As of July 18, Oregon House Bill 2356 has passed both the House and Senate, and is now awaiting signature by the Governor. The bill establishes requirements under which a debt buyer or debt collector acting on a debt buyer’s behalf may bring legal action to collect a debt, details illegal practices, and specifies licensing requirements for debt buyers.
The full text of the bill can be seen here.

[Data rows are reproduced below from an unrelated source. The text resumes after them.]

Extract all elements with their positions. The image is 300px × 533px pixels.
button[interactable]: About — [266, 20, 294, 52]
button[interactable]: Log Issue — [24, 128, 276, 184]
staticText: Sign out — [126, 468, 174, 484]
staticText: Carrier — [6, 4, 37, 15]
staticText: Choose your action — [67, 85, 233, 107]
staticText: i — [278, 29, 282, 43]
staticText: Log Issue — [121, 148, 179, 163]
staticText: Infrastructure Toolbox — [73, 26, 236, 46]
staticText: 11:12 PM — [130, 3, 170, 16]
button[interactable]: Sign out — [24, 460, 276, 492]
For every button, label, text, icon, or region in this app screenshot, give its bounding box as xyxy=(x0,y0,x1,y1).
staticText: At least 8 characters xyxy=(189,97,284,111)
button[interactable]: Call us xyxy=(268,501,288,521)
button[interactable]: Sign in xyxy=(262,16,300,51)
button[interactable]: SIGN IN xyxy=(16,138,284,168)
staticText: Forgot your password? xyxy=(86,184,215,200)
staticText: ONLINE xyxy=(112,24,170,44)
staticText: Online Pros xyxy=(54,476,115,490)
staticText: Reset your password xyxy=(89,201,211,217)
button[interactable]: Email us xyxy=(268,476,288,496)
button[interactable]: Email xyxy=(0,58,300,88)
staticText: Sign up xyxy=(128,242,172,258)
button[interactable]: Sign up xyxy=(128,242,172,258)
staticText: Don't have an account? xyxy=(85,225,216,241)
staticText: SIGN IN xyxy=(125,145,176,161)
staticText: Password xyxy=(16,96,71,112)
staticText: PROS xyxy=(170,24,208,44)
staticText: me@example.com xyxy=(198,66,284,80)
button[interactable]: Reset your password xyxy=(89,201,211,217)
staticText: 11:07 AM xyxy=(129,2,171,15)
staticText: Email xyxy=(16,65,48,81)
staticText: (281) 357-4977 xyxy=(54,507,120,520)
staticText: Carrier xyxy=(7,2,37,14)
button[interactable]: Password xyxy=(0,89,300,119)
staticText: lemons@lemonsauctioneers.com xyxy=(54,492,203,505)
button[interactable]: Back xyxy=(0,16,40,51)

Regarding requirements to bring legal action in the collection of a debt, the bill establishes the following:
(1) A debt buyer that brings legal action to collect or brings legal action to attempt to collect purchased debt, or a debt collector that brings legal action on the debt buyer’s behalf, shall include in an initial pleading that begins the legal action:
(a) The original creditor’s name, written as the original creditor used the name in dealings with the debtor;
(b) The name, address and telephone number of the person that owns the debt and a statement as to whether the person is a debt buyer;
(c) The last four digits of the original creditor’s account number for the debt, if the original creditor’s account number for the debt had four or more digits;
(d) A detailed and itemized statement that shows:
(A) The amount the debtor last paid on the debt, if the debtor made a payment, and the date of the payment;
(B) The amount and date of the debtor’s last payment on the debt before the debtor defaulted or before the debt became charged-off debt, if the debtor made a payment;
(C) The balance due on the debt on the date on which the debt became charged-off debt;
(D) The amount and rate of interest, any fees and any charges that the original creditor imposed, if the debt buyer or debt collector knows the amount, rate, fee or charge;
(E) The amount and rate of interest, any fees and any charges that the debt buyer or any previous owner of the debt imposed, if the debt buyer or debt collector knows the amount, rate, fee or charge;
(F) The attorney fees the debt buyer or debt collector seeks, if the debt buyer or debt collector expects to recover attorney fees; and
(G) Any other fee, cost or charge the debt buyer seeks to recover; and
(e) The date on which the debt buyer purchased the debt.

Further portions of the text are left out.